The 2006 QSR Consumer Survey taught us that there is truth to be found in those old clichéd sayings, particularly the one that goes, “The more things change, the more they stay the same.
McDonald’s is still among the most loved—and hated—brand in quick-service. “Indifferent” remains the term most consumers use to describe service in fast food. And payment options have not yet become a serious contributing factor in deciding which quick-serve restaurant to visit.
However, not everything is as it once was. In 2005 consumers were watching calories, fat grams, and carbohydrates, in that order. This year trans fats bumped carbs out of that third-place spot, a shift no doubt driven by health news coverage debunking low-carb diets and warning about the link between heart disease and trans fatty acids. Don’t be surprised to see another shift in health concerns next year. The market is that fickle.
This year’s survey also revealed an opportunity not noted in 2005; 4 percent of respondents are eating at fast food outside the breakfast, lunch, or dinner dayparts. That might seem like an insignificant number at first glance, but in a market where it has been reported that a 1-percent increase in global comparable sales could translate into $100 million in operating profits for McDonald’s, the idea of leaving any potential market share on the table seems ludicrous.

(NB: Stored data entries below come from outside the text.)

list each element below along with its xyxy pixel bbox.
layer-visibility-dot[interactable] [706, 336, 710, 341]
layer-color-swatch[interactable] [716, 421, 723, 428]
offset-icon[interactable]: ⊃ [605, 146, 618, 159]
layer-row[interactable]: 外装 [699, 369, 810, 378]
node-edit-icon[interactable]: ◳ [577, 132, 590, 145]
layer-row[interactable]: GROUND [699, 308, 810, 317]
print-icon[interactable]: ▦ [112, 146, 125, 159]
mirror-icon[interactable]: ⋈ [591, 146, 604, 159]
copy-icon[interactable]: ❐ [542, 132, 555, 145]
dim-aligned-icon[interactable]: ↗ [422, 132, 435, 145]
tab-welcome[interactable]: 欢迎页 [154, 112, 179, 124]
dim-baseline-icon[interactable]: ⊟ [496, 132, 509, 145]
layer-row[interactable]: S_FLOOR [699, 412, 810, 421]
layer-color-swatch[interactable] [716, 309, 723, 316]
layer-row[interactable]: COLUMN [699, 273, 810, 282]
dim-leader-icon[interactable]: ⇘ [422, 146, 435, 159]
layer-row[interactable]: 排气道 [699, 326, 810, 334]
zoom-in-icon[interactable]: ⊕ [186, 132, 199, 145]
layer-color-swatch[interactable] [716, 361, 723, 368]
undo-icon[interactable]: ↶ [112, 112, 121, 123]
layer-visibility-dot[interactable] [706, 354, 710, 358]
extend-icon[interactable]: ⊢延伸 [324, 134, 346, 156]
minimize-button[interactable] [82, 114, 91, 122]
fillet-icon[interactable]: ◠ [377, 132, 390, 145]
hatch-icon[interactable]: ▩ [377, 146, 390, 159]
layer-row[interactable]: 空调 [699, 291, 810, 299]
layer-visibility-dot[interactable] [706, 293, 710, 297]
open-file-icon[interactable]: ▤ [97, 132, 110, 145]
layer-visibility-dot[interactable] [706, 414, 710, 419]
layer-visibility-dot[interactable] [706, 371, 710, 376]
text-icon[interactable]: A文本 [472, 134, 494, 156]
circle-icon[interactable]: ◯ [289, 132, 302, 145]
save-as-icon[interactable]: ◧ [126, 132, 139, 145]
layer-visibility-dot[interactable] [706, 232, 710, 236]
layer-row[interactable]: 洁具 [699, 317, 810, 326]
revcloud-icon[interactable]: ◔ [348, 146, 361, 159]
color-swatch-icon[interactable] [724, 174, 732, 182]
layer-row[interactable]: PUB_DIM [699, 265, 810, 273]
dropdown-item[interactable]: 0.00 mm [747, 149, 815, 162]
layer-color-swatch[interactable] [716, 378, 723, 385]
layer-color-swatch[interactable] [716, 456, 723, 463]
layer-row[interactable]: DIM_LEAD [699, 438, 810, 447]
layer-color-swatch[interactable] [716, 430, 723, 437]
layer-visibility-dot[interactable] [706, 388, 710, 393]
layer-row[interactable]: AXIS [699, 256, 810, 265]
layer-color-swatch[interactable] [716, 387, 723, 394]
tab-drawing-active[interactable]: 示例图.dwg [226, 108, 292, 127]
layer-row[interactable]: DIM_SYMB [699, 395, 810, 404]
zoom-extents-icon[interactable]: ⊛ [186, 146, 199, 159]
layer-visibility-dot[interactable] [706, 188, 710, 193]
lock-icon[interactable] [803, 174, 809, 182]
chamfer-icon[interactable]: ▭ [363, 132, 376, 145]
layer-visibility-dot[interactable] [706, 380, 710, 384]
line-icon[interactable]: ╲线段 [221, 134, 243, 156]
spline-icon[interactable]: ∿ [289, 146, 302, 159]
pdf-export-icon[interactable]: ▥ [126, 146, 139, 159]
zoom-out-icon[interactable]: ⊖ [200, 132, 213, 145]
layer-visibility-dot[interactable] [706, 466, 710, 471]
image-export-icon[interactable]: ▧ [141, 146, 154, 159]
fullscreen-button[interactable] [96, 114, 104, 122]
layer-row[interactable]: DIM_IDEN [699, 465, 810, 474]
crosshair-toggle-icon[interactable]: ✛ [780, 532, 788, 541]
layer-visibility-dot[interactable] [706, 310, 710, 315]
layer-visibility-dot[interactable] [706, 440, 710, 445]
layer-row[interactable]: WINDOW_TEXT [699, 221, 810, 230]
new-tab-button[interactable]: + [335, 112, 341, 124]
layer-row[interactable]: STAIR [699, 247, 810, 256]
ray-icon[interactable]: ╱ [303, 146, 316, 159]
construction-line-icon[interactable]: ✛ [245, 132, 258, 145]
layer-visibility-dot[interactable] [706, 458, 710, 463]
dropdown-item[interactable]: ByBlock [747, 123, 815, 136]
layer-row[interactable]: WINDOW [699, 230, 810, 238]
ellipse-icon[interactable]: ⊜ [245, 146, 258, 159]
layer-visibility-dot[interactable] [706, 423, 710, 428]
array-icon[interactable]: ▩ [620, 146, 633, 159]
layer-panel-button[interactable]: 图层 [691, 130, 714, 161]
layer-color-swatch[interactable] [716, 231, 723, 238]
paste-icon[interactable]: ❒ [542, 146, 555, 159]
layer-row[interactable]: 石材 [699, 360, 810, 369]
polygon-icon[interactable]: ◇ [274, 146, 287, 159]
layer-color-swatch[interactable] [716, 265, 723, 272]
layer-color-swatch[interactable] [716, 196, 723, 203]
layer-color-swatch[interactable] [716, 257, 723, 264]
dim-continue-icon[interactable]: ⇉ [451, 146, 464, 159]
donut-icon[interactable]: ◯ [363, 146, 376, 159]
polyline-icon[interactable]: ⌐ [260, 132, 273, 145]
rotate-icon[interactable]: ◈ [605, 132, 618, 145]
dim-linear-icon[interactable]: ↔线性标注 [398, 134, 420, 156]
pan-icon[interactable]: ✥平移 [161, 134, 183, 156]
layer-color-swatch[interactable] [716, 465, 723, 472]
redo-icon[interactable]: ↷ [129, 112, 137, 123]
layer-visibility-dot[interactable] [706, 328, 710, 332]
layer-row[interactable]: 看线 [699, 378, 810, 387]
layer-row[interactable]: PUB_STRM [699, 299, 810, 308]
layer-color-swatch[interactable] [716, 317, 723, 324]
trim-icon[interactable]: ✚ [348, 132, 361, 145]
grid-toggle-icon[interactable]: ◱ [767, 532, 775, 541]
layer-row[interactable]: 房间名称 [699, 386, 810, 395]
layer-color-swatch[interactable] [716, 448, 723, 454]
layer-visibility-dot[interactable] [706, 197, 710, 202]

Those are the types of nuggets of practical marketing, operations, and R&D information to be found in this year’s survey results. Read on for the finer points.
No surprise, quick-serve’s most popular daypart is lunch. That’s when 56% are getting their fast-food fix. The next most popular quick-service meal occasion? Dinner, which garnered 32% of votes. Only 8% of respondents reported eating a fast-food breakfast.
According to our survey, Subway and Wendy’s have equal claim to the title of America’s favorite restaurant. Still, Chick-fil-A was the favored brand among women, while Wendy’s took the title among men. McDonald’s and Burger King were also named.
17% of respondents chose McDonald’s as their “least favorite” restaurant. Rounding out the list of America’s top-five least liked brands, in order, were Taco Bell, Burger King, KFC, and Arby’s
More than one-half of respondents reported receiving indifferent customer service at a typical quick-service restaurant. The good news is that only 6% said service is typically impolite.
When it comes to consistency, McDonald’s is the clear winner; 20% of respondents said it was the most consistent brand. Subway (11%) and Wendy’s (9%) followed.
Two-thirds of respondents indicated that they would be willing to travel farther or pay more to eat at their favorite chain. Among restaurants chosen as a favorite by 4% or more of respondents, Quiznos gathered the most loyalty, with 86% of respondents willing to go the extra mile—literally—to eat there.
By quite a significant margin, the top two reasons consumers chose to eat at a quick-service restaurant are convenience and menu options. Less important were store location and payment options, though as cashless payment becomes prevalent, look for the latter to rise in significance.
When it comes to nutrition and diet, 74% of respondents reported that they are “watching” one or more things. At the top of that list are calories (42%) and fat grams (36%).
While 59% believe menus in fast food have become healthier over the last three years, food quality remains the same, according to the majority of respondents. It is important to note that 18% of those surveyed feel the quality of food has “gotten worse” since 2003.
43% of respondents indicated that they are most likely to order a sub sandwich when at a quick-service restaurant. Other preferred menu items include fries and onion rings (39%), cheeseburgers (38%), grilled chicken sandwiches (36%), and pizza (34%).